Top of Data records

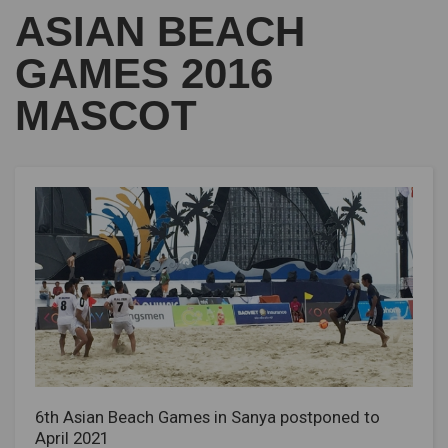
ASIAN BEACH
GAMES 2016
MASCOT
6th Asian Beach Games in Sanya postponed to
April 2021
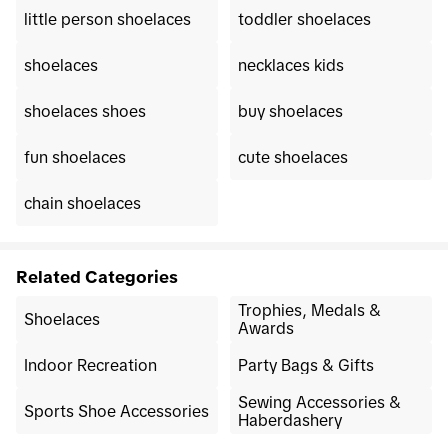
little person shoelaces
toddler shoelaces
shoelaces
necklaces kids
shoelaces shoes
buy shoelaces
fun shoelaces
cute shoelaces
chain shoelaces
Related Categories
Trophies, Medals &
Shoelaces
Awards
Indoor Recreation
Party Bags & Gifts
Sewing Accessories &
Sports Shoe Accessories
Haberdashery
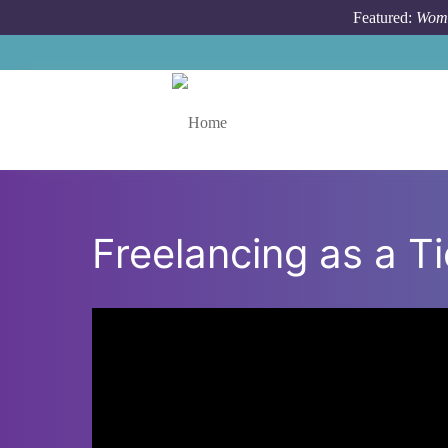
Skip to main content
Featured:
Wome
Toggle menu
Freelancing as a T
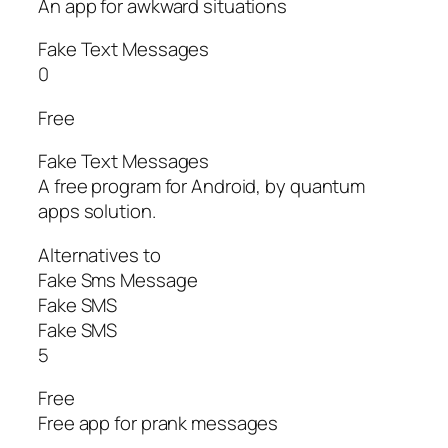
An app for awkward situations
Fake Text Messages
0
Free
Fake Text Messages
A free program for Android, by quantum
apps solution.
Alternatives to
Fake Sms Message
Fake SMS
Fake SMS
5
Free
Free app for prank messages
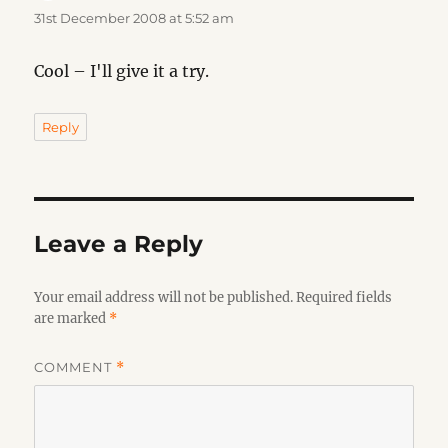
31st December 2008 at 5:52 am
Cool – I'll give it a try.
Reply
Leave a Reply
Your email address will not be published.
Required fields
are marked
*
COMMENT
*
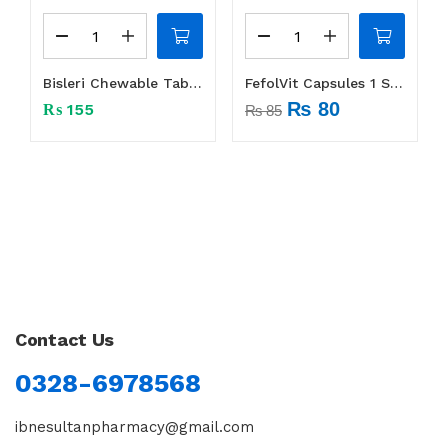
Bisleri Chewable Tablet 1 Strip (10 tabs)
FefolVit Capsules 1 Strip (14 Caps)
₨
80
₨
155
₨
85
Contact Us
0328-6978568
ibnesultanpharmacy@gmail.com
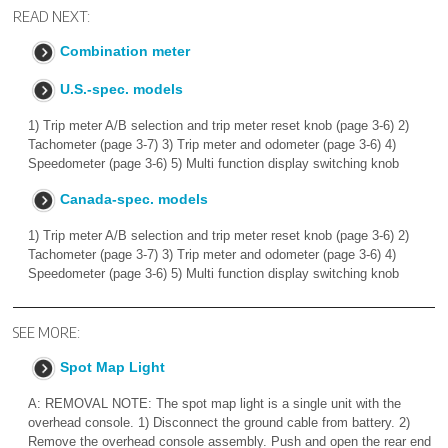
READ NEXT:
Combination meter
U.S.-spec. models
1) Trip meter A/B selection and trip meter reset knob (page 3-6) 2)
Tachometer (page 3-7) 3) Trip meter and odometer (page 3-6) 4)
Speedometer (page 3-6) 5) Multi function display switching knob
Canada-spec. models
1) Trip meter A/B selection and trip meter reset knob (page 3-6) 2)
Tachometer (page 3-7) 3) Trip meter and odometer (page 3-6) 4)
Speedometer (page 3-6) 5) Multi function display switching knob
SEE MORE:
Spot Map Light
A: REMOVAL NOTE: The spot map light is a single unit with the
overhead console. 1) Disconnect the ground cable from battery. 2)
Remove the overhead console assembly. Push and open the rear end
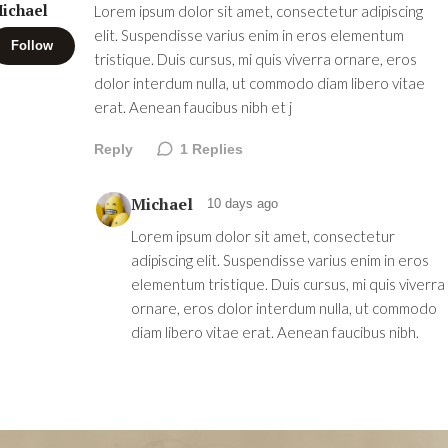
ichael
Lorem ipsum dolor sit amet, consectetur adipiscing
elit. Suspendisse varius enim in eros elementum
Follow
tristique. Duis cursus, mi quis viverra ornare, eros
dolor interdum nulla, ut commodo diam libero vitae
erat. Aenean faucibus nibh et j
Reply
1
Replies
Michael
10 days ago
Lorem ipsum dolor sit amet, consectetur
adipiscing elit. Suspendisse varius enim in eros
elementum tristique. Duis cursus, mi quis viverra
ornare, eros dolor interdum nulla, ut commodo
diam libero vitae erat. Aenean faucibus nibh.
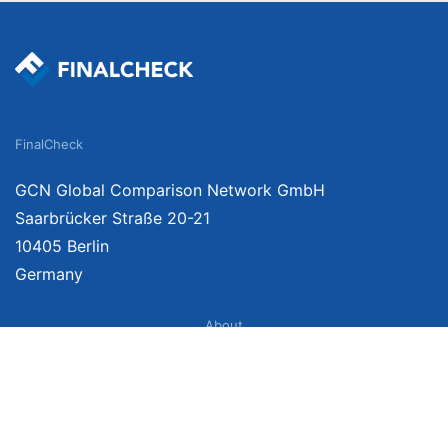
FinalCheck
GCN Global Comparison Network GmbH
Saarbrücker Straße 20-21
10405 Berlin
Germany
About
Imprint
About Us
Terms of Use
Privacy Policy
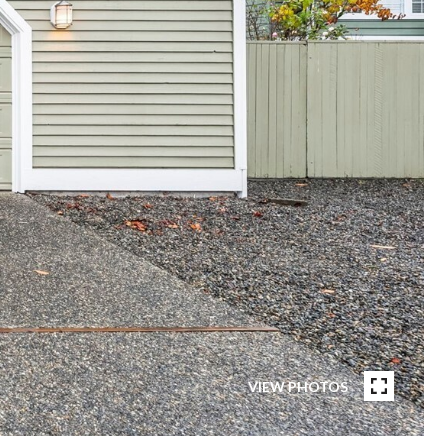
VIEW PHOTOS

Bottom of Data records

Transcribe the records above exactly and drop every picture.

Response to the task:
ASIAN BEACH
GAMES 2016
MASCOT
6th Asian Beach Games in Sanya postponed to
April 2021
little person shoelaces
toddler shoelaces
shoelaces
necklaces kids
shoelaces shoes
buy shoelaces
fun shoelaces
cute shoelaces
chain shoelaces
Related Categories
Trophies, Medals &
Shoelaces
Awards
Indoor Recreation
Party Bags & Gifts
Sewing Accessories &
Sports Shoe Accessories
Haberdashery
Skip to main content
Featured:
Wome
Toggle menu
Freelancing as a T
An app for awkward situations
Fake Text Messages
0
Free
Fake Text Messages
A free program for Android, by quantum
apps solution.
Alternatives to
Fake Sms Message
Fake SMS
Fake SMS
5
Free
Free app for prank messages
31st December 2008 at 5:52 am
Cool – I'll give it a try.
Reply
Leave a Reply
Your email address will not be published.
Required fields
are marked
*
COMMENT
*
Bisleri Chewable Tablet 1 Strip (10 tabs)
FefolVit Capsules 1 Strip (14 Caps)
₨
80
₨
155
₨
85
Contact Us
0328-6978568
ibnesultanpharmacy@gmail.com
READ NEXT:
Combination meter
U.S.-spec. models
1) Trip meter A/B selection and trip meter reset knob (page 3-6) 2)
Tachometer (page 3-7) 3) Trip meter and odometer (page 3-6) 4)
Speedometer (page 3-6) 5) Multi function display switching knob
Canada-spec. models
1) Trip meter A/B selection and trip meter reset knob (page 3-6) 2)
Tachometer (page 3-7) 3) Trip meter and odometer (page 3-6) 4)
Speedometer (page 3-6) 5) Multi function display switching knob
SEE MORE:
Spot Map Light
A: REMOVAL NOTE: The spot map light is a single unit with the
overhead console. 1) Disconnect the ground cable from battery. 2)
Remove the overhead console assembly. Push and open the rear end
ichael
Lorem ipsum dolor sit amet, consectetur adipiscing
elit. Suspendisse varius enim in eros elementum
Follow
tristique. Duis cursus, mi quis viverra ornare, eros
dolor interdum nulla, ut commodo diam libero vitae
erat. Aenean faucibus nibh et j
Reply
1
Replies
Michael
10 days ago
Lorem ipsum dolor sit amet, consectetur
adipiscing elit. Suspendisse varius enim in eros
elementum tristique. Duis cursus, mi quis viverra
ornare, eros dolor interdum nulla, ut commodo
diam libero vitae erat. Aenean faucibus nibh.
FinalCheck
GCN Global Comparison Network GmbH
Saarbrücker Straße 20-21
10405 Berlin
Germany
About
Imprint
About Us
Terms of Use
Privacy Policy
VIEW PHOTOS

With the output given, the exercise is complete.